A mí los franceses siempre me han parecido unos tipos simpatiquísimos, perfectamente encuadrables en la caricatura tópica. Alguno quiso aniquilarme cuando dijo que ojalá los galos hubiesen ganado el mundial de Qatar. Camiones volcados contra Repsol-YPF expropiado, respondía yo. Empate, pero entre un café con croissant y un mate no hay discusión posible.

Francia es ese ritmo, esa cadencia, ese gusto por el gusto y esa superioridad de saber que París sirve tanto para el amor como para la guerra. Son dueños de un atrezo fascinante, algo que les permite el lujo de huir de las falsas modestias. 

Aquí, en España, durante el confinamiento, escuchábamos la horrífida Resistiré. En Italia volvieron a idolatrar al desaparecido Rino Gaetano y su Ma il cielo è sempre più blu. ¿Y en Francia? En Francia qué más da. Allí han despedido a Jean-Paul Belmondo a los sones de Chi Mai, de la película Le Professionnel, con sus militares vestidos iguales que los protagonistas de El oficial y el espía de Polanski.

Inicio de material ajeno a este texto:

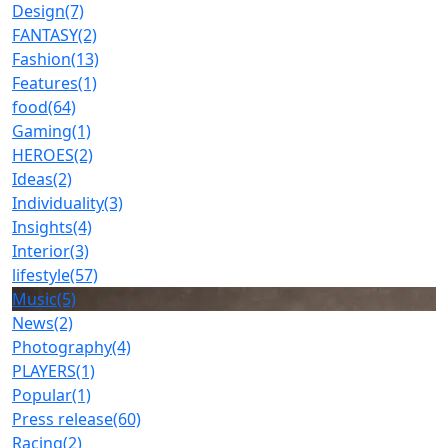
Design
(7)
FANTASY
(2)
Fashion
(13)
Features
(1)
food
(64)
Gaming
(1)
HEROES
(2)
Ideas
(2)
Individuality
(3)
Insights
(4)
Interior
(3)
lifestyle
(57)
Music
(5)
News
(2)
Photography
(4)
PLAYERS
(1)
Popular
(1)
Press release
(60)
Racing
(2)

Ellos, que sin más decorado que un ataúd envuelto en la bandera sobre los adoquines supervivientes a las revoluciones del 68, entienden la complejidad de la belleza como algo innato. Son una suerte de estetas intelectuales sobre los que siempre sobrevuela un aura de resistencia europeísta, sobre los que siempre resuena el himno inmortal creado por el poeta de una noche, como definió Zweig a Rouget de l'Isle, creador de la Marsellesa.

Ahora, han dignificado en los altares de la academia a Mario Vargas Llosa. A uno que no es de los suyos. Y lo han hecho vistiéndolo con las galas bordadas, como a los papas preconciliares, a los toreros antes de ser velados o a los Cristos en Semana Santa. Son la viva imagen de aquello que escribió no sé quién: "Las formas embellecen el mensaje". 

Sus orillas apenas coquetean unos pocos kilómetros con el Mediterráneo, pero han sabido hacer suyo una suerte de Il dolce far niente, convirtiendo esta oda a la vida calmada en un bien endémico que llega hasta Inglaterra. Que le pregunten pues a Julio Camba, que tras diseccionar a la civilización londinense, escribió: "Los escritores ingleses hacen tres o cuatro artículos mensuales. Así, uno de ellos ha podido permitirse el lujo de contestar: —¿Mis artículos? Yo los hago bastante bien".